Text-to-image diffusion models are powerful tools that create images based on text descriptions, but they often require a lot of computing power and storage because they have billions of parameters. This makes them hard to use, especially in situations where resources are limited.

What's the solution?

The authors propose using a technique called vector quantization (VQ) to compress these models more effectively than previous methods, which mainly used uniform scalar quantization. By applying VQ, they can reduce the size of the model from around 4 bits to about 3 bits while still keeping the image quality high. They specifically tailored this method for large-scale models like SDXL and SDXL-Turbo, allowing for better performance with fewer resources.

Why it matters?

This research is important because it makes advanced image generation technology more accessible to a wider range of users, including those with limited computing resources. By improving the efficiency of these models, it opens up new possibilities for creative applications in fields like art, advertising, and virtual reality.

Abstract

Text-to-image diffusion models have emerged as a powerful framework for high-quality image generation given textual prompts. Their success has driven the rapid development of production-grade diffusion models that consistently increase in size and already contain billions of parameters. As a result, state-of-the-art text-to-image models are becoming less accessible in practice, especially in resource-limited environments. Post-training quantization (PTQ) tackles this issue by compressing the pretrained model weights into lower-bit representations.
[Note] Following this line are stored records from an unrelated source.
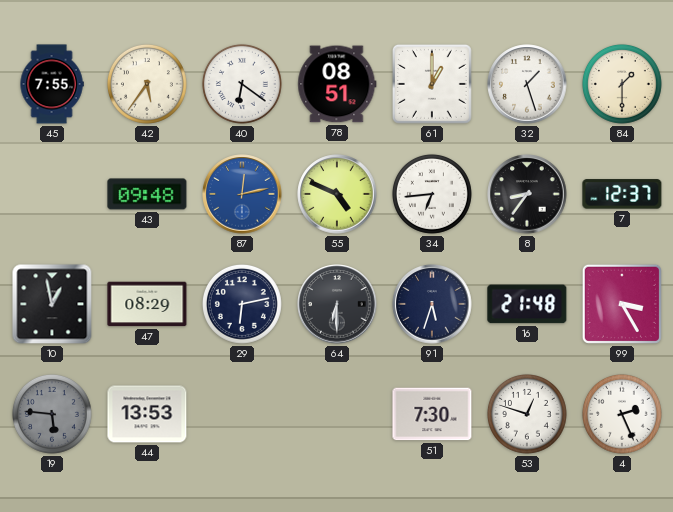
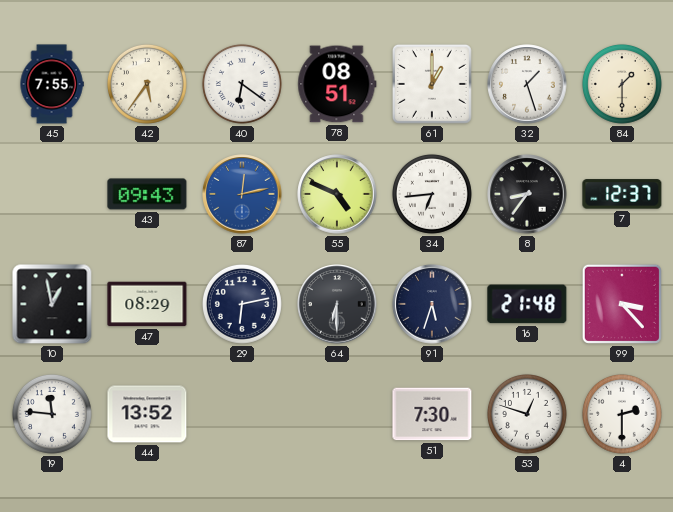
43: 09:48 -> 09:43
99: 3:25 -> 3:23
19: 5:46 -> 11:46
19 dial: grey -> white
44: 13:53 -> 13:52
4: 2:26 -> 2:30
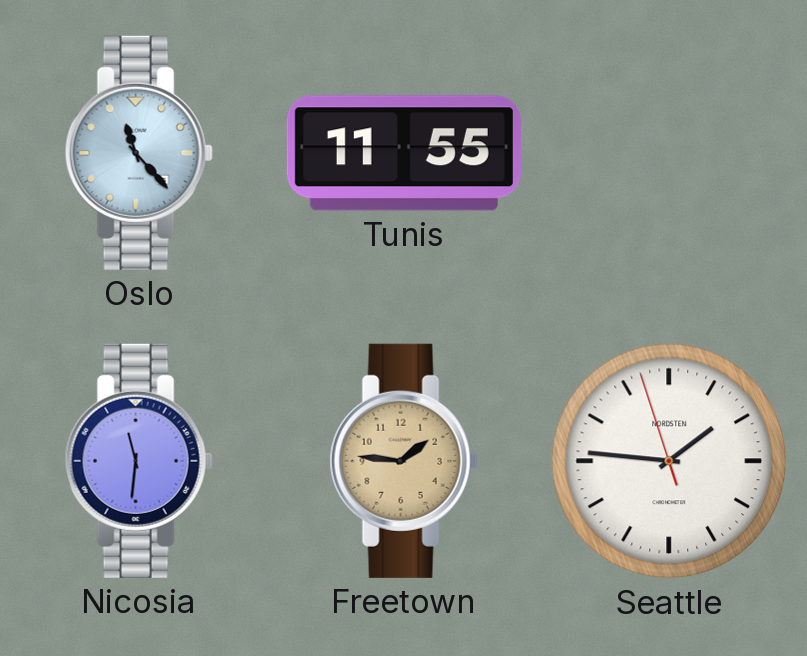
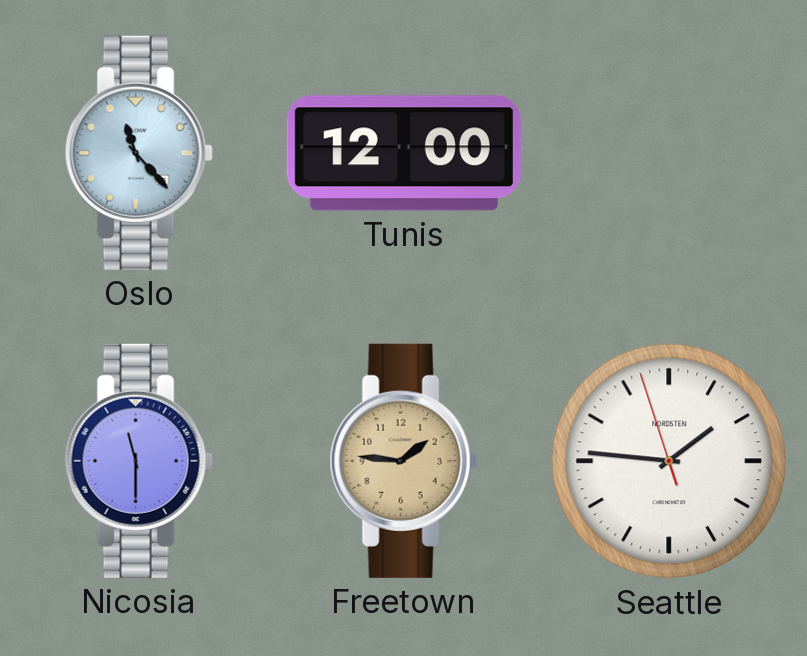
Tunis: 11:55 -> 12:00
Nicosia: 11:31 -> 11:30
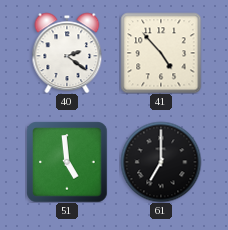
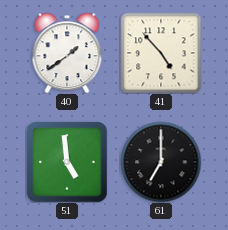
40: 2:21 -> 1:39
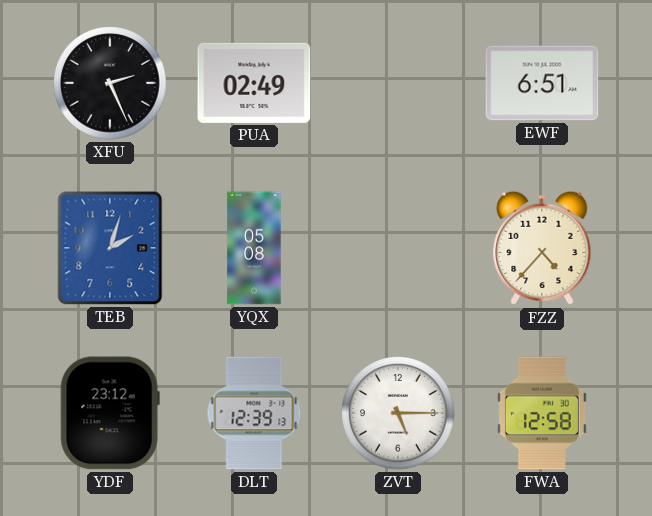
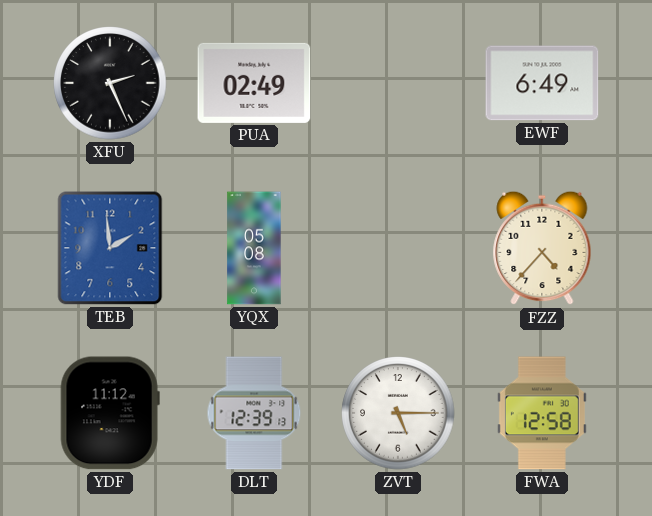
EWF: 6:51 -> 6:49
TEB: 2:03 -> 1:59
YDF: 23:12 -> 11:12
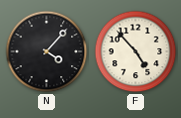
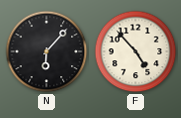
N: 4:07 -> 6:07
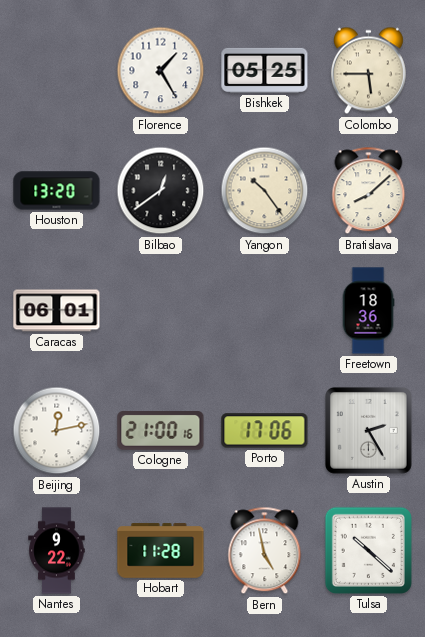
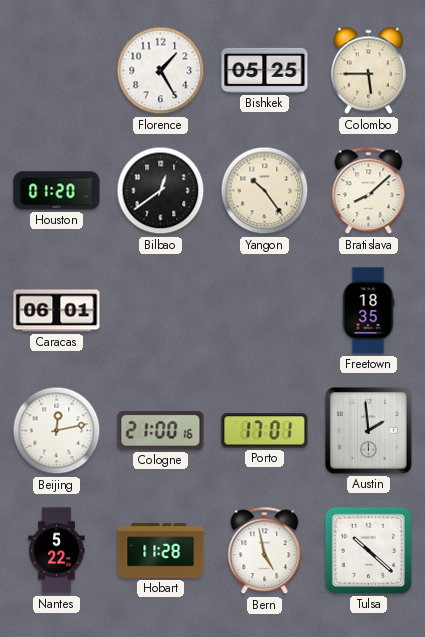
Houston: 13:20 -> 01:20
Freetown: 18:36 -> 18:35
Porto: 17:06 -> 17:01
Austin: 2:25 -> 1:59
Nantes: 9:22 -> 5:22
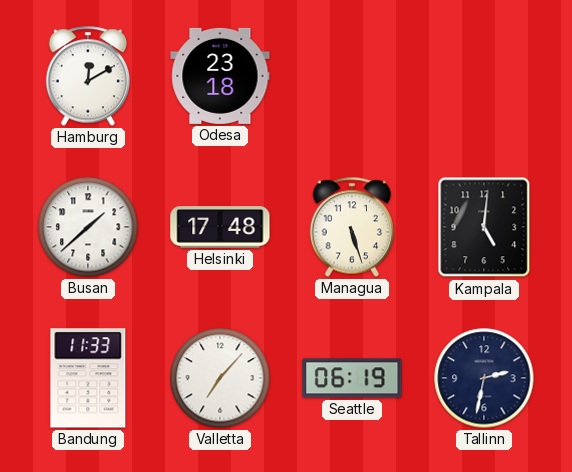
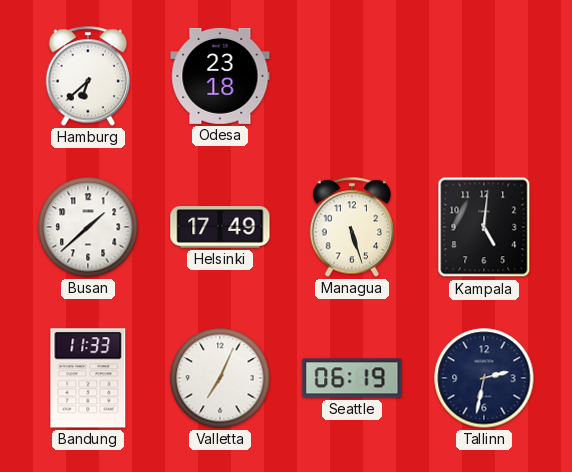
Hamburg: 12:10 -> 6:38
Helsinki: 17:48 -> 17:49
Valletta: 7:07 -> 7:04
Recent diffusion quantization techniques primarily rely on uniform scalar quantization, providing decent performance for the models compressed to 4 bits. This work demonstrates that more versatile vector quantization (VQ) may achieve higher compression rates for large-scale text-to-image diffusion models. Specifically, we tailor vector-based PTQ methods to recent billion-scale text-to-image models (SDXL and SDXL-Turbo), and show that the diffusion models of 2B+ parameters compressed to around 3 bits using VQ exhibit the similar image quality and textual alignment as previous 4-bit compression techniques.